#### [Task directions]
What is needed is an exact transcription of every entry below, with the pictures left out.

#### [Source information]

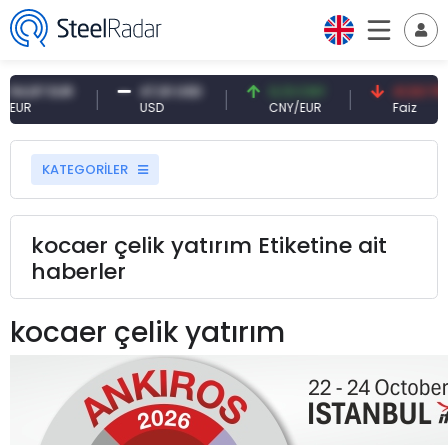
 EUR
47,61 USD
0,13 CNY
41,53 TRY
USD
CNY/EUR
Faiz
KATEGORİLER
kocaer çelik yatırım Etiketine ait
haberler
kocaer çelik yatırım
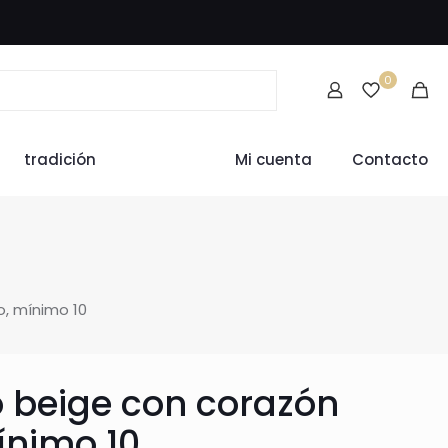
0
tradición
Mi cuenta
Contacto
, mínimo 10
 beige con corazón
ínimo 10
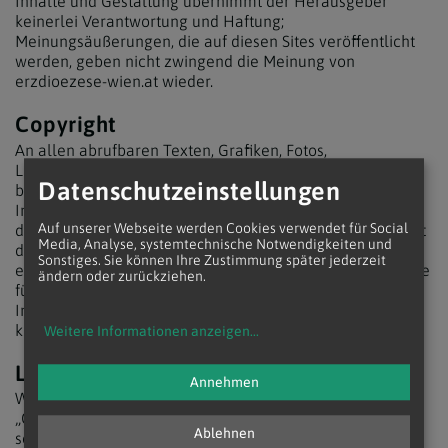
Inhalte und Gestaltung übernimmt der Herausgeber
keinerlei Verantwortung und Haftung;
Meinungsäußerungen, die auf diesen Sites veröffentlicht
werden, geben nicht zwingend die Meinung von
erzdioezese-wien.at wieder.
Copyright
An allen abrufbaren Texten, Grafiken, Fotos,
Logos/Marken, Designs u.ä. (im folgenden "Inhalte")
Datenschutzeinstellungen
bestehen Rechte (Urheber-, Markenschutz-, und sonstige
Immaterialgüterrechte). Jegliche Form der Wiedergabe,
Auf unserer Webseite werden Cookies verwendet für Social
der Vervielfältigung, Speicherung oder der Verbreitung ist
Media, Analyse, systemtechnische Notwendigkeiten und
daher nur im Rahmen der gesetzlichen und/oder
Sonstiges. Sie können Ihre Zustimmung später jederzeit
eventueller vertraglicher Bestimmungen gestattet. Rechte
ändern oder zurückziehen.
für eine Verwendung oder weitere Verbreitung dieser
Inhalte sind ausschließlich mit dem Rechteinhaber zu
klären.
Weitere Informationen anzeigen
...
Lesbarkeit
Annehmen
Wegen der leichteren Lesbarkeit bei Ausdrücken wie
„Christen“ wird oft nur die männliche Form verwendet. Es
Ablehnen
sei aber ausdrücklich darauf hingewiesen, dass hierbei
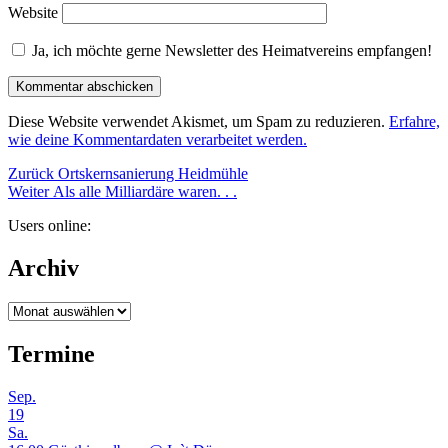
Website
Ja, ich möchte gerne Newsletter des Heimatvereins empfangen!
Diese Website verwendet Akismet, um Spam zu reduzieren.
Erfahre,
wie deine Kommentardaten verarbeitet werden.
Beitragsnavigation
Vorheriger
Zurück
Ortskernsanierung Heidmühle
Nächster
Beitrag:
Weiter
Als alle Milliardäre waren. . .
Beitrag:
Users online:
Archiv
Archiv
Termine
Sep.
19
Sa.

#### [Response to the task]
 EUR
47,61 USD
0,13 CNY
41,53 TRY
USD
CNY/EUR
Faiz
KATEGORİLER
kocaer çelik yatırım Etiketine ait
haberler
kocaer çelik yatırım
0
tradición
Mi cuenta
Contacto
, mínimo 10
 beige con corazón
ínimo 10
Inhalte und Gestaltung übernimmt der Herausgeber
keinerlei Verantwortung und Haftung;
Meinungsäußerungen, die auf diesen Sites veröffentlicht
werden, geben nicht zwingend die Meinung von
erzdioezese-wien.at wieder.
Copyright
An allen abrufbaren Texten, Grafiken, Fotos,
Logos/Marken, Designs u.ä. (im folgenden "Inhalte")
Datenschutzeinstellungen
bestehen Rechte (Urheber-, Markenschutz-, und sonstige
Immaterialgüterrechte). Jegliche Form der Wiedergabe,
Auf unserer Webseite werden Cookies verwendet für Social
der Vervielfältigung, Speicherung oder der Verbreitung ist
Media, Analyse, systemtechnische Notwendigkeiten und
daher nur im Rahmen der gesetzlichen und/oder
Sonstiges. Sie können Ihre Zustimmung später jederzeit
eventueller vertraglicher Bestimmungen gestattet. Rechte
ändern oder zurückziehen.
für eine Verwendung oder weitere Verbreitung dieser
Inhalte sind ausschließlich mit dem Rechteinhaber zu
klären.
Weitere Informationen anzeigen
...
Lesbarkeit
Annehmen
Wegen der leichteren Lesbarkeit bei Ausdrücken wie
„Christen“ wird oft nur die männliche Form verwendet. Es
Ablehnen
sei aber ausdrücklich darauf hingewiesen, dass hierbei
Website
Ja, ich möchte gerne Newsletter des Heimatvereins empfangen!
Diese Website verwendet Akismet, um Spam zu reduzieren.
Erfahre,
wie deine Kommentardaten verarbeitet werden.
Beitragsnavigation
Vorheriger
Zurück
Ortskernsanierung Heidmühle
Nächster
Beitrag:
Weiter
Als alle Milliardäre waren. . .
Beitrag:
Users online:
Archiv
Archiv
Termine
Sep.
19
Sa.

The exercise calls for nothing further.